Dopotutto aveva solo quello: i ricordi.

Styrkur aveva sorriso, lasciandosi scuotere il petto da una breve risata. "Da come lo descrivi sembra te." Le aveva pizzicato il naso, facendole roteare gli occhi.

"Mio padre veniva a farmi visita tutti i giorni per assicurarsi che mangiassi, alle volte rubava qualche tozzo di pane alla sua struttura per portarmelo. Mia madre era contraria, perchè chi lascia la struttura deve cavarsela da solo. Ed io l'avevo abbandonata, quindi non dovevo essere un peso per gli Invidiosi."

Shahrazād non provava rancore per la madre, affatto.
Ma Styrkur iniziava a provarne.

Aveva trattenuto un grugnito, lasciando che le sue mani si stringessero un po' di più contro il volto di Shahrazād.

"Mia madre è sempre stata una donna dura, è semplicemente il suo carattere. Ma so che per me ha fatto dei gesti d'affetto. Quando ero piccola risparmiava i soldi per comprarmi delle medicine, cosí le chiamavano, per i miei occhi. È grazie a lei e a quei farmaci se ora riesco a vedere le ombre."

Shahrazād non avrebbe mai ammesso che, in realtà, la madre gliele aveva comperate per liberarsi dell'imbarazzo d'avere una figlia malata.

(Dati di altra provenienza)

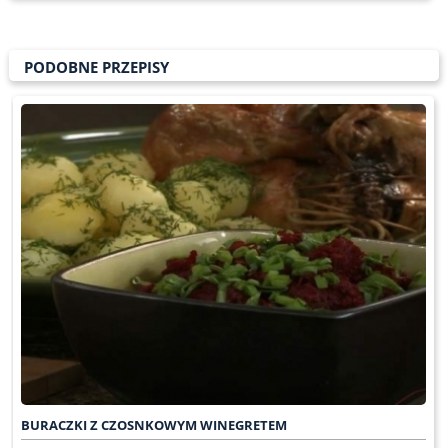
PODOBNE PRZEPISY
BURACZKI Z CZOSNKOWYM WINEGRETEM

Styrkur aveva abbassato la testa, facendo sfiorare i loro nasi. Gli occhi della rossa si erano mossi freneticamente verso l'alto, cercando di puntarli in quelli di Styrkur.

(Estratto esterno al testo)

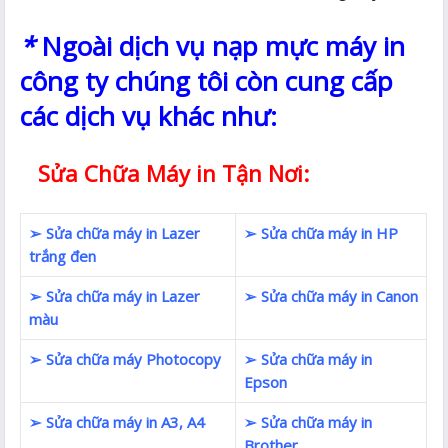
*
Ngoài dịch vụ nạp mực máy in
công ty chúng tôi còn cung cấp
các dịch vụ khác như:
Sửa Chữa Máy in Tận Nơi:
➢ Sửa chữa máy in Lazer
➢ Sửa chữa máy in HP
trắng đen
➢ Sửa chữa máy in Lazer
➢ Sửa chữa máy in Canon
màu
➢ Sửa chữa máy Photocopy
➢ Sửa chữa máy in
Epson
➢ Sửa chữa máy in A3, A4
➢ Sửa chữa máy in
Brother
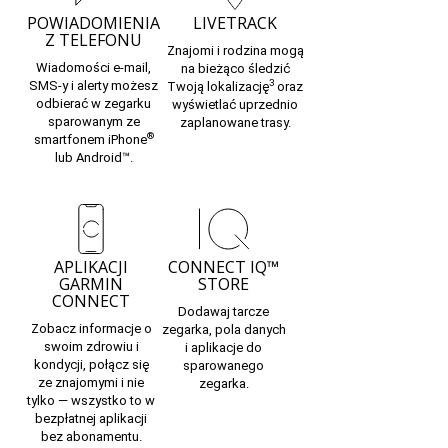
POWIADOMIENIA
LIVETRACK
Z TELEFONU
Znajomi i rodzina mogą
Wiadomości e-mail,
na bieżąco śledzić
3
SMS-y i alerty możesz
Twoją lokalizację
oraz
odbierać w zegarku
wyświetlać uprzednio
sparowanym ze
zaplanowane trasy.
®
smartfonem iPhone
lub Android™.
APLIKACJI
CONNECT IQ™
GARMIN
STORE
CONNECT
Dodawaj tarcze
Zobacz informacje o
zegarka, pola danych
swoim zdrowiu i
i aplikacje
do
kondycji, połącz się
sparowanego
ze znajomymi i nie
zegarka.
tylko — wszystko to w
bezpłatnej aplikacji
bez abonamentu.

Non ci era riuscita, ma La Serpe non l'aveva accettato. Si era quindi spostato lui, facendo sì che i loro occhi si incontrassero.

Voleva che lei lo guardasse, che l'avvertisse.

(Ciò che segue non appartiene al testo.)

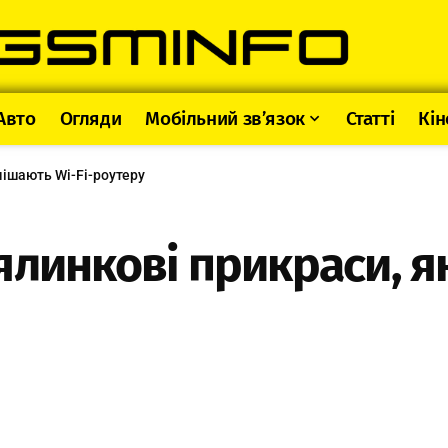
Авто
Огляди
Мобільний зв’язок
Статті
Кін
мішають Wi-Fi-роутеру
линкові прикраси, як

"Riesci a vedere il profilo del mio viso?" L'aveva detto con voce leggera, quasi in un sussurro, senza nemmeno rendersene conto.

Shahrazād aveva deglutito, sbarrando gli occhi.

"Riesco a vedere il colore dei tuoi occhi, ma solo a tratti." Se ne era stupita a sua volta, era grazie a tutto quel Sole se ora riusciva a vedere quel lieve color giallognolo che impregnava le iridi di Styrkur.

Quest ultimo se ne era compiaciuto, ghignando fino al punto di far fuoriuscire i suoi canini affilati.

"Mi piacciono." Aveva continuato Shahrazād, borbottando.

Styrkur non aveva parole di risposta, non sapeva che dire.

Shahrazād, invece, era rimasta pietrificata dalle sue stesse parole. Cosa le stava accadendo? Era una Stanca, non avrebbe dovuto sentire nulla se non noia. Ed ora eccola lì, tra le braccia di un assassino a piangere e a dirgli quanto gli piacessero i suoi occhi.

Stava forse perdendo il senno? Non era così che doveva andare, non era così che si doveva sentire. Ma cosa poteva fare a riguardo?

Nulla.

Shahrazād si stava perdendo e Styrkur non aveva intenzione di farla tornare la Stanca di una volta.

Si sarebbero persi insieme, e questo andava bene ad entrambi.